→ **REQUIRED ACTION**: All lines after the one containing "La influencia de la cultura en la percepción" are needed, along with that line itself. Please repeat them exactly through the end of the entries.

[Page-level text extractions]
________________________

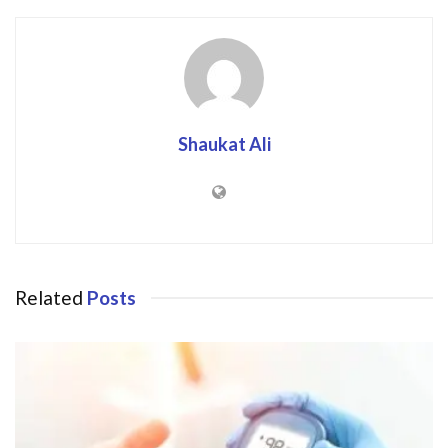
Shaukat Ali
Related
Posts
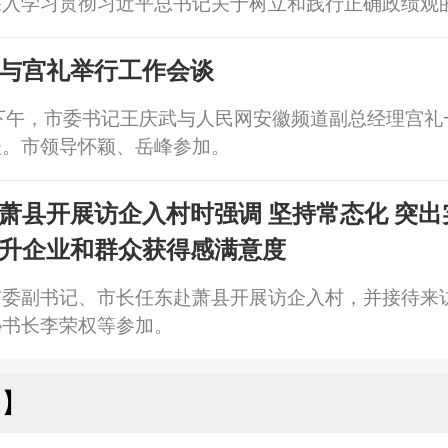
深入学习贯彻习近平总书记关于树立和践行正确政绩观
察安徽重要讲话精神，常态化开展访企入村，全力以赴
发展，切实把学习教育成果转化为高质量发展成效。市
与宫礼举行工作会谈
委秘书长岳峰参加。
下午，市委书记王庆武与人民网安徽频道副总经理宫礼
谈。市领导怀颖、岳峰参加。
萧县开展访企入村时强调 坚持常态化 突出
升企业和群众获得感满意度
市委副书记、市长任东赴萧县开展访企入村，并接待来
秘书长李荣权等参加。
埠】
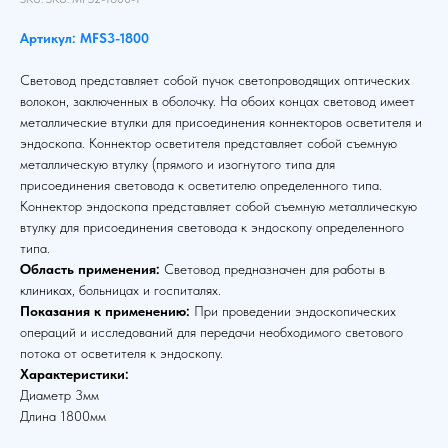
Артикул: MFS3-1800
Световод представляет собой пучок светопроводящих оптических
волокон, заключенных в оболочку. На обоих концах световод имеет
металлические втулки для присоединения коннекторов осветителя и
эндоскопа. Коннектор осветителя представляет собой съемную
металлическую втулку (прямого и изогнутого типа для
присоединения световода к осветителю определенного типа.
Коннектор эндоскопа представляет собой съемную металлическую
втулку для присоединения световода к эндоскопу определенного
типа.
Область применения:
Световод предназначен для работы в
клиниках, больницах и госпиталях.
Показания к применению:
При проведении эндоскопических
операций и исследований для передачи необходимого светового
потока от осветителя к эндоскопу.
Характеристики:
Диаметр 3мм
Длина 1800мм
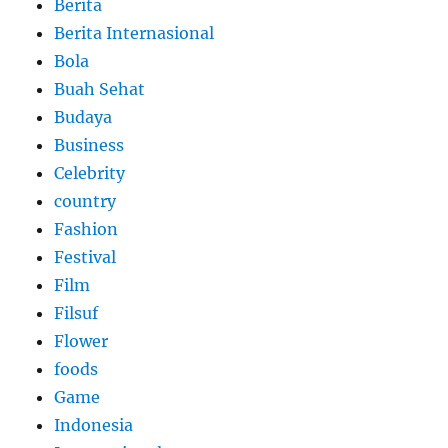
Berita
Berita Internasional
Bola
Buah Sehat
Budaya
Business
Celebrity
country
Fashion
Festival
Film
Filsuf
Flower
foods
Game
Indonesia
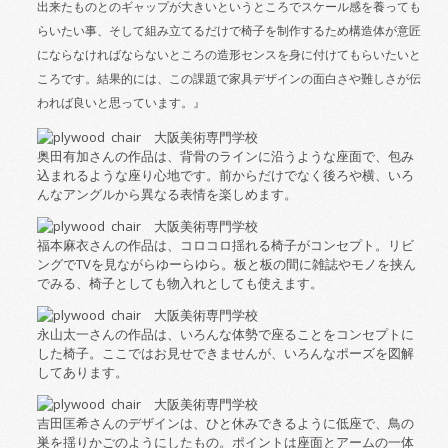
出来たものとのギャップが大きいというところでスケール感を養っても
らいたい事、そして組み立てるだけで椅子を制作するため構造体が意匠
にならなければならないところの造形センスを身に付けてもらいたいと
ころです。結果的には、この課題で家具デザインの面白さや難しさが伝
われば良いと思っています。』
奥田有加さんの作品は、背骨のラインに沿うような座面で、包み
込まれるような座り心地です。前からだけでなく後ろや横、いろ
んなアングルから異なる表情を楽しめます。
福本麻衣さんの作品は、コロコロ揺れる椅子がコンセプト。リビ
ングで
TV
を見ながらゆーらゆら。板と板の間に雑誌やモノを挟ん
でみる、椅子としても物入れとしても使えます。
永山太一さんの作品は、いろんな体勢で座ることをコンセプトに
した椅子。ここではお見せできませんが、いろんなポーズを図解
してあります。
吉田匡希さんのデザインは、ひと休みできるように低座で、鳥の
巣を揺りかごのようにしたもの。ポイントは座面とアームの一体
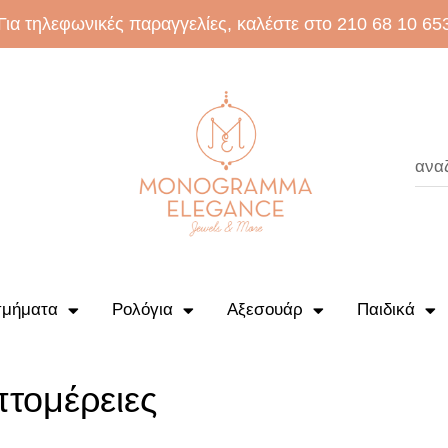
Για τηλεφωνικές παραγγελίες, καλέστε στο 210 68 10 65
μήματα
Ρολόγια
Αξεσουάρ
Παιδικά
τομέρειες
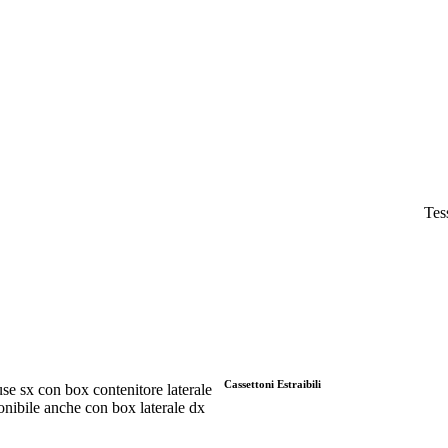
Tes
Cassettoni Estraibili
e sx con box contenitore laterale
onibile anche con box laterale dx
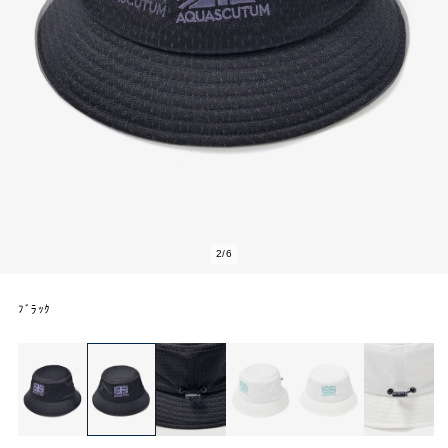
2
/
6
ﾌﾞﾗｯｸ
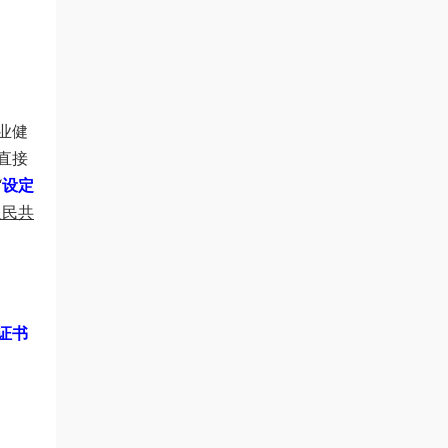
业健
直接
“
设定
人民共
证书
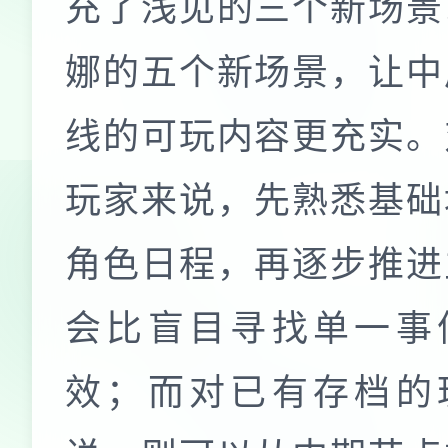
充了浅见的三个新场景
娜的五个新场景，让中
线的可玩内容更充实。
玩家来说，先熟悉基础
角色日程，再逐步推进
会比盲目寻找单一事
效；而对已有存档的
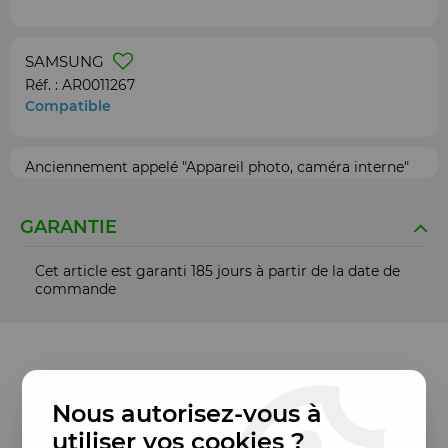
SAMSUNG
Réf. :
AR0011267
Compatible
Anciennement appelé "Appareil photo, caméra interne"
GARANTIE
Cet article est garanti 185 jours à partir de la date de
commande
Nous autorisez-vous à
utiliser vos cookies ?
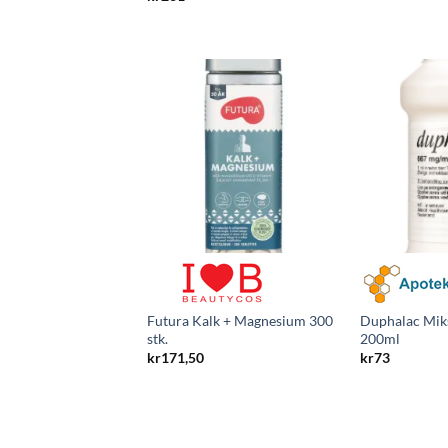
Futura Kalk + Magnesium 300
Duphalac Mik
stk.
200ml
kr
171,50
kr
73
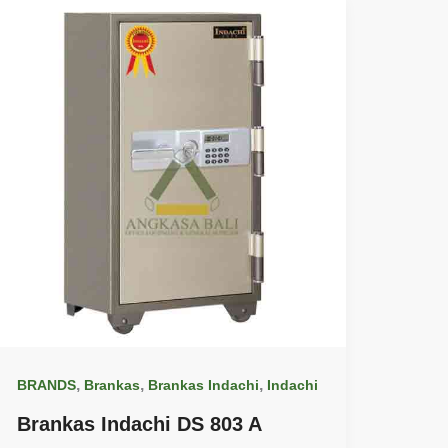
,
,
,
BRANDS
Brankas
Brankas Indachi
Indachi
Brankas Indachi DS 803 A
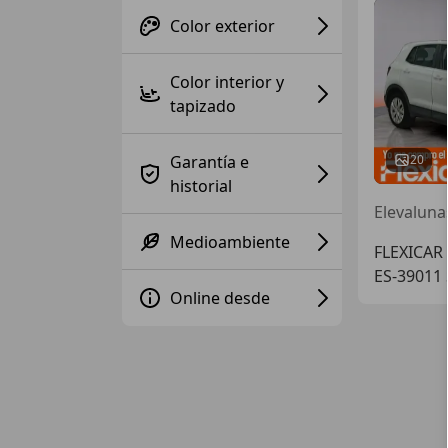
Color exterior
Color interior y
tapizado
Garantía e
20
historial
Medioambiente
FLEXICAR
ES-39011
Online desde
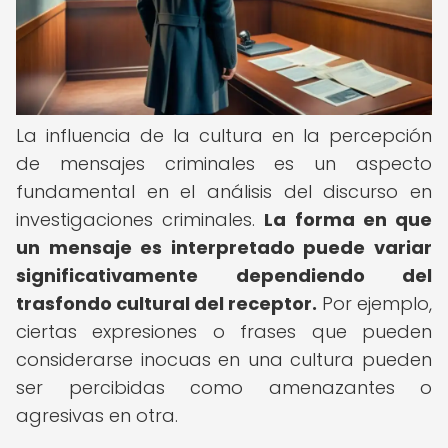
La influencia de la cultura en la percepción
de mensajes criminales es un aspecto
fundamental en el análisis del discurso en
investigaciones criminales.
La forma en que
un mensaje es interpretado puede variar
significativamente dependiendo del
trasfondo cultural del receptor.
Por ejemplo,
ciertas expresiones o frases que pueden
considerarse inocuas en una cultura pueden
ser percibidas como amenazantes o
agresivas en otra.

________________________

→ **SOLUTION BELOW**:
La influencia de la cultura en la percepción
de mensajes criminales es un aspecto
fundamental en el análisis del discurso en
investigaciones criminales.
La forma en que
un mensaje es interpretado puede variar
significativamente dependiendo del
trasfondo cultural del receptor.
Por ejemplo,
ciertas expresiones o frases que pueden
considerarse inocuas en una cultura pueden
ser percibidas como amenazantes o
agresivas en otra.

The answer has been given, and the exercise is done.